# Classical mechanics problem - relative velocity

I'm having a hard time solving this problem concerning relative motion:

A hare runs with a constant speed $u$ on a straight line. A dog chases the hare by always running straight to it with speed $v$. Calculate the acceleration vector of the dog and its magnitude at the moment in which his velocity vector is perpendicular to the velocity vector of the hare. Suppose that at that instant the distance from the dog to the hare is equal to $d$.

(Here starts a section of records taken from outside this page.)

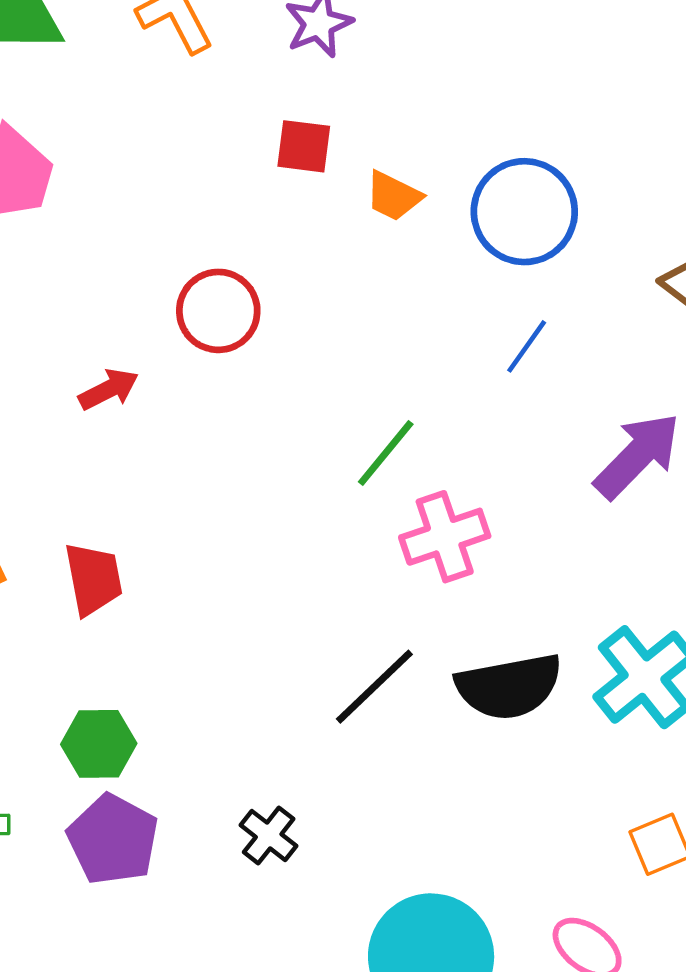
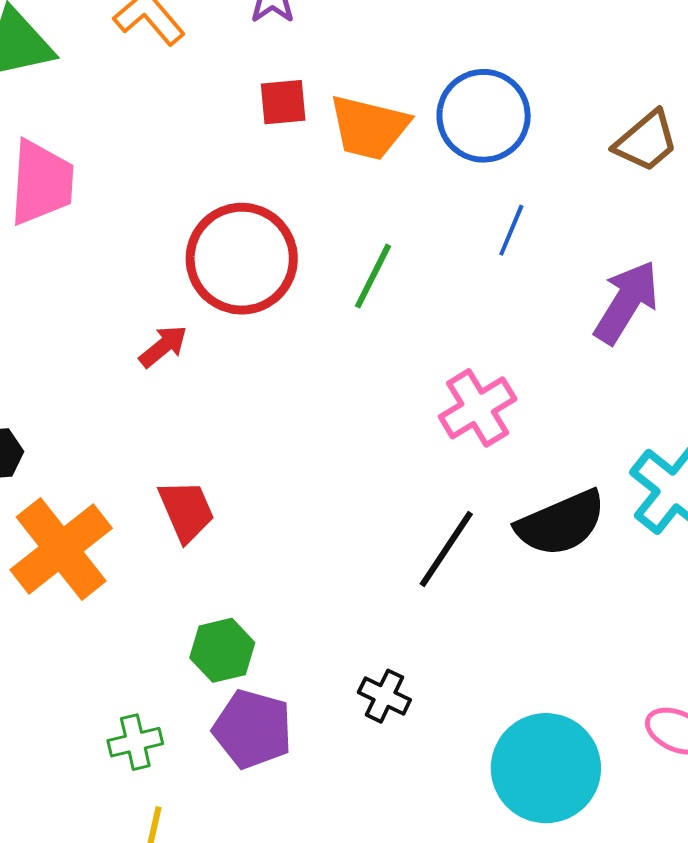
orange trapezoid: (393, 196) -> (369, 127), size x1.6
red circle: (218, 311) -> (242, 259), size x1.5
green line: (386, 453) -> (373, 276), moved

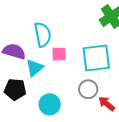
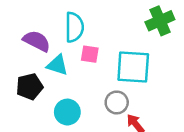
cyan triangle: (35, 68) -> (57, 65), turned 48
black pentagon: (15, 89) -> (30, 87), turned -30

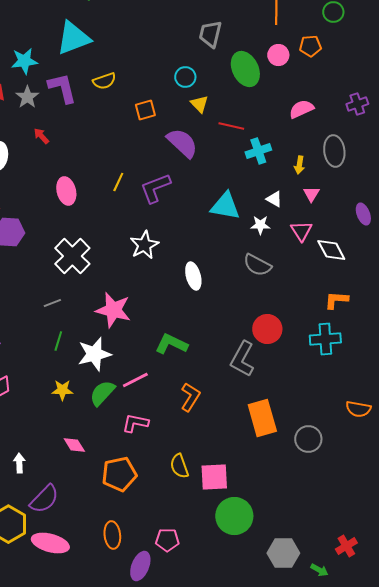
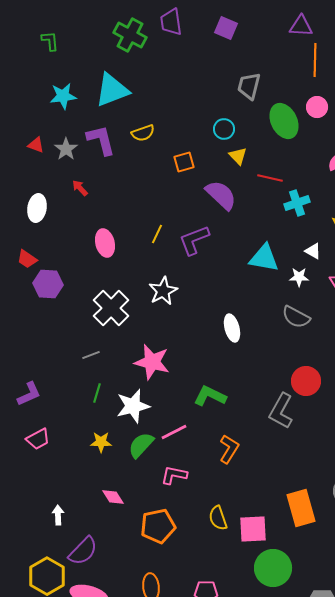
cyan star: (24, 61) -> (63, 96), moved
white star: (144, 245) -> (163, 291), moved
orange rectangle: (262, 418) -> (301, 508), moved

So at this instant the situation looks like this:

Suppose the hare runs to the right. I tried solving this with relative velocities ($O$ is the origin and subscript $xy$ means $x$ relative to $y$):

$$\vec{v}_{DO} = \vec{v}_{DH} + \vec{v}_{HO}$$

But here I seem to get stuck because I don't have any clue what $\vec{v}_{DH}$ could be. There seems to be a paradox in my brain because this vectors direction changes constantly because the position of the hare and the dog changes. But the position of the dog depends on the velocity vector of the dog and that I am supposed to find ! Is there something I am missing in connection with the concept of relative motion ?

Note: I haven't had an in depth differential equations course yet, but I can solve simple ones.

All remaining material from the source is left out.